Microsoft has released an emergency patch to fix a critical vulnerability discovered in Internet Explorer. If left unpatched, an attacker could exploit the security hole to remotely execute malicious code on a victim's PC when visiting a compromised website. Listed as CVE-2018-8653, the flaw affects all supported versions of Windows.
"A remote code execution vulnerability exists in the way that the scripting engine handles objects in memory in Internet Explorer. The vulnerability could corrupt memory in such a way that an attacker could execute arbitrary code in the context of the current user. An attacker who successfully exploited the vulnerability could gain the same user rights as the current user," Microsoft explains.
The vulnerability could also allow an attacker to take full control of a system, if the victim is logged in with administrative rights.
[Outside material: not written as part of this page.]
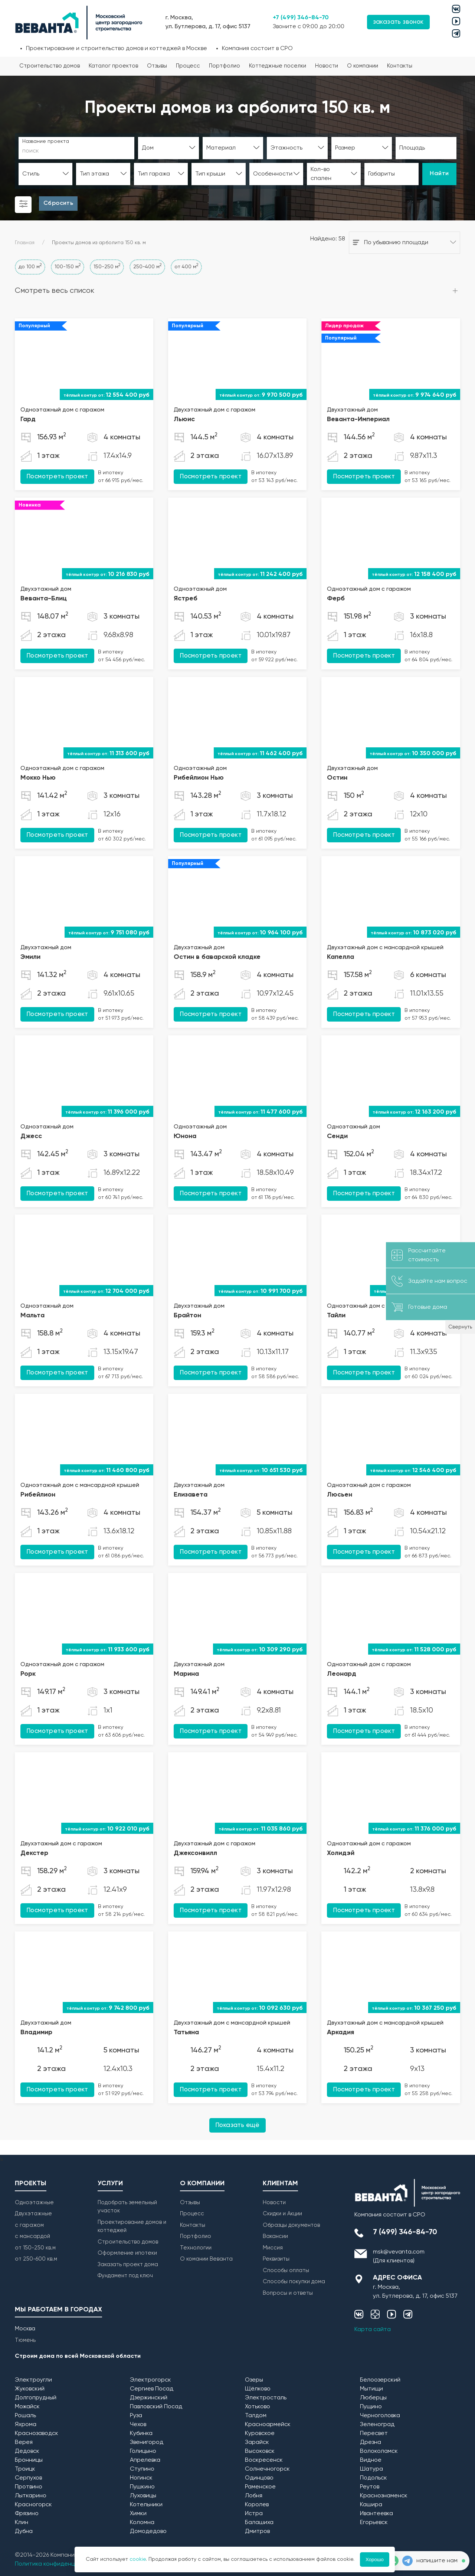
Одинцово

After doing so, the attacker could then install malware on the target PC; view, edit, and delete data; and create new accounts with full user rights. As such, it's a pretty serious security hole with dangerous implications.
As is usually the case, common sense computing habits can go a long way towards preventing an infection. In this case, Microsoft explains that a malicious host could create a website that is designed to exploit the vulnerability through IE, then lure victims through phishing emails.
"The security update addresses the vulnerability by modifying how the scripting engine handles objects in memory," Microsoft says.
Anyone who has Windows Update enabled should receive the security patch automatically. To err on the safe side, however, Windows users should manually check for any available security patches through Windows Update and install them, even if not using IE.